Outsourcing the state’s job
Ironically, some local candidates are filing electronically — just not with the state. Shortly after HB 143 was signed into law, a sharp group of tech entrepreneurs founded Woodstock-based EasyVote Solutions LLC to provide online campaign finance filing services.
Since then, dozens of cities and counties across the state have spent public dollars so candidates can file their paperwork online and residents can view them.
The city of Johns Creek paid $2,500 to EasyVote for its filing services. Fulton County paid the same firm $153,000. Essentially this is double-charging taxpayers who already are paying state taxes to support the ethics commission.
One big problem with the current system for local filers is there is no way to search for contributions across multiple races.
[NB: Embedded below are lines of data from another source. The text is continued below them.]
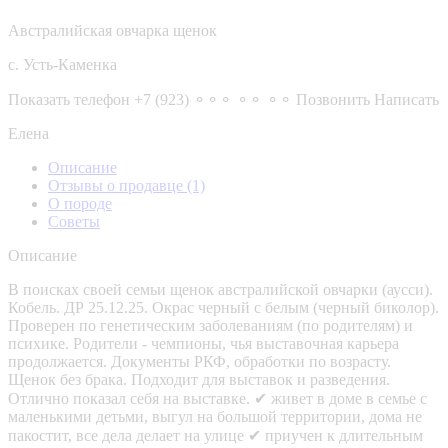
Австралийская овчарка щенок
с. Усть-Каменка
Показать телефон
+7 (923) ⚬⚬⚬ ⚬⚬ ⚬⚬
Позвонить
Написать
Елена
Описание
Отзывы о продавце
(1)
О породе
Советы
Описание
В поисках своей семьи щенок австралийской овчарки (аусси).
Кобель. ДР 25.12.25. Окрас черный с белым (черный биколор).
Проверен по генетическим заболеваниям (по родителям) и
психике. Родители - чемпионы, чья выставочная карьера
продолжается. Документы РКФ, обработки по возрасту.
Щенок без брака. Подходит для выставок и разведения.
Отлично показал себя на выставке. ✔ живет в доме в семье с
маленькими детьми, выгул на большой территории, дома не
пакостит, все дела делает на улице ✔ приучен к длительным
That’s important if you are interested in the power of contributors from vendors who might be influencing races in multiple counties and cities at the same time.
Here at the AJC, we are taking steps to collect local campaign filings available online and make them searchable for our readers. It’s time-consuming and the results will be incomplete, but we think it’s better than nothing.
This is the state’s job, but it will require action from state lawmakers to make these races transparent again.
It will take some convincing and the state ethics commission will have to prove to local officials that they can be trusted with the job. It won’t be easy, but ultimately it is the result voters have a right to expect.